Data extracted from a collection
===============

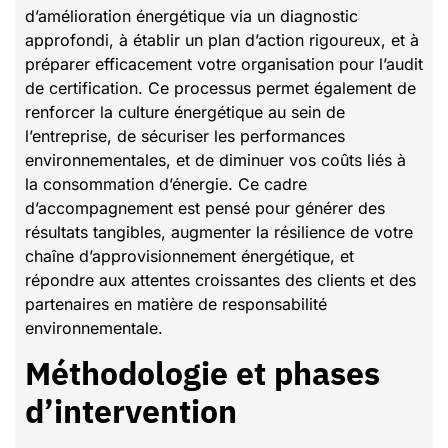
d’amélioration énergétique via un diagnostic
approfondi, à établir un plan d’action rigoureux, et à
préparer efficacement votre organisation pour l’audit
de certification. Ce processus permet également de
renforcer la culture énergétique au sein de
l’entreprise, de sécuriser les performances
environnementales, et de diminuer vos coûts liés à
la consommation d’énergie. Ce cadre
d’accompagnement est pensé pour générer des
résultats tangibles, augmenter la résilience de votre
chaîne d’approvisionnement énergétique, et
répondre aux attentes croissantes des clients et des
partenaires en matière de responsabilité
environnementale.
Méthodologie et phases
d’intervention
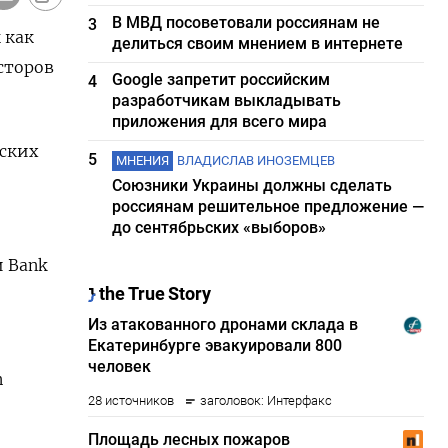
В МВД посоветовали россиянам не
3
 как
делиться своим мнением в интернете
сторов
Google запретит российским
4
разработчикам выкладывать
приложения для всего мира
ских
5
МНЕНИЯ
ВЛАДИСЛАВ ИНОЗЕМЦЕВ
Союзники Украины должны сделать
россиянам решительное предложение —
до сентябрьских «выборов»
и Bank
n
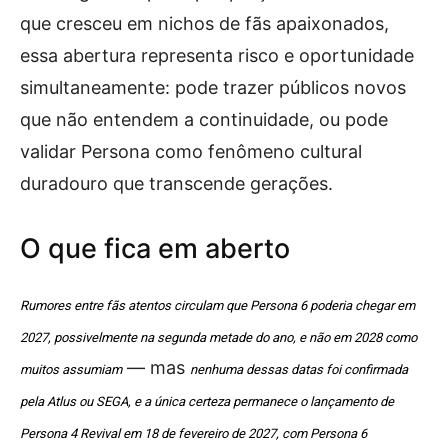
que cresceu em nichos de fãs apaixonados,
essa abertura representa risco e oportunidade
simultaneamente: pode trazer públicos novos
que não entendem a continuidade, ou pode
validar Persona como fenômeno cultural
duradouro que transcende gerações.
O que fica em aberto
Rumores entre fãs atentos circulam que Persona 6 poderia chegar em
2027, possivelmente na segunda metade do ano, e não em 2028 como
— mas
muitos assumiam
nenhuma dessas datas foi confirmada
pela Atlus ou SEGA, e a única certeza permanece o lançamento de
Persona 4 Revival em 18 de fevereiro de 2027, com Persona 6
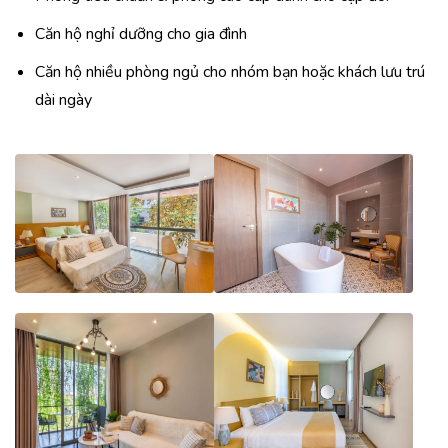
Căn hộ nghỉ dưỡng cho gia đình
Căn hộ nhiều phòng ngủ cho nhóm bạn hoặc khách lưu trú
dài ngày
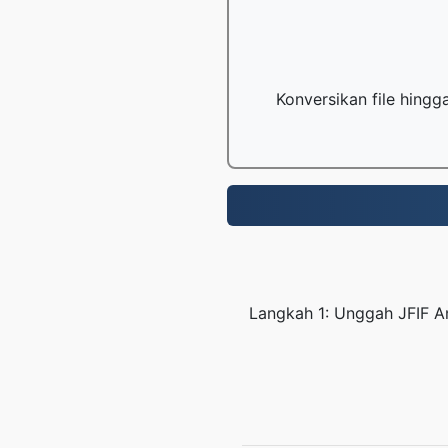
Konversikan file hing
Langkah 1: Unggah JFIF A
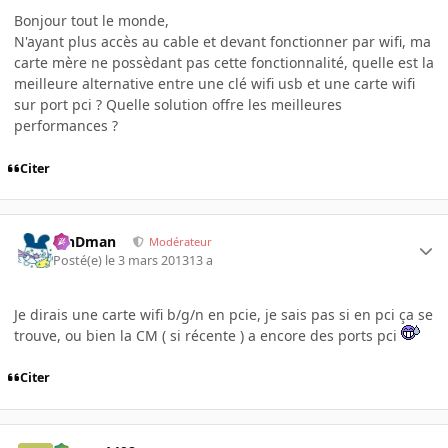
Bonjour tout le monde,
N'ayant plus accès au cable et devant fonctionner par wifi, ma
carte mère ne possèdant pas cette fonctionnalité, quelle est la
meilleure alternative entre une clé wifi usb et une carte wifi
sur port pci ? Quelle solution offre les meilleures
performances ?
Citer
RinDman
Modérateur
Posté(e)
le 3 mars 2013
13 a
Je dirais une carte wifi b/g/n en pcie, je sais pas si en pci ça se
trouve, ou bien la CM ( si récente ) a encore des ports pci
Citer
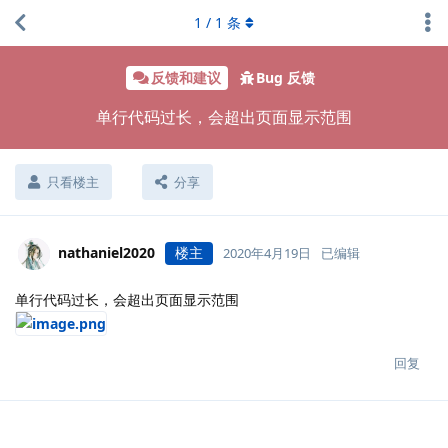
1
/
1
条
反馈和建议
Bug 反馈
单行代码过长，会超出页面显示范围
只看楼主
分享
nathaniel2020
楼主
2020年4月19日
已编辑
单行代码过长，会超出页面显示范围
回复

===============

▶ _Task statement_
Go through the records above, find every line with the word "carte", and list those lines.

▶ _Response below_
carte mère ne possèdant pas cette fonctionnalité, quelle est la
meilleure alternative entre une clé wifi usb et une carte wifi
Je dirais une carte wifi b/g/n en pcie, je sais pas si en pci ça se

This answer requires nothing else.